* _Activity_
Of the material below, the lines to be retyped are those from the line containing "Posted on 17 Dec 2016 7:57 am" through the line containing "own by user", inclusive; reproduce them exactly.

BEGIN Data excerpts

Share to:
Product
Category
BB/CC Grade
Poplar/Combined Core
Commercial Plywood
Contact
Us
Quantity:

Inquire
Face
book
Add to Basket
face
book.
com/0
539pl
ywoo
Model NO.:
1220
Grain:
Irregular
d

END Data excerpts
BEGIN Data excerpts

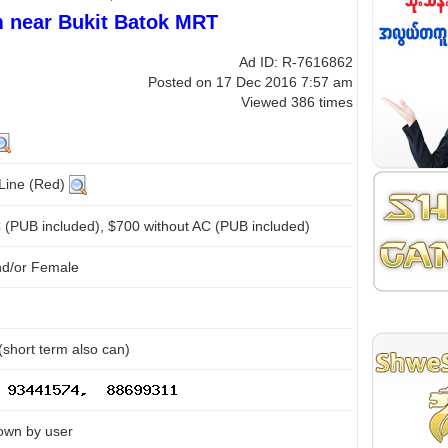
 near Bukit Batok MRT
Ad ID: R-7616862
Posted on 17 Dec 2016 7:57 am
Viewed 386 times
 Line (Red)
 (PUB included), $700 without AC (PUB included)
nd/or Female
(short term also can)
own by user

END Data excerpts

* _Reply to the task_
Posted on 17 Dec 2016 7:57 am
Viewed 386 times
 Line (Red)
 (PUB included), $700 without AC (PUB included)
nd/or Female
(short term also can)
own by user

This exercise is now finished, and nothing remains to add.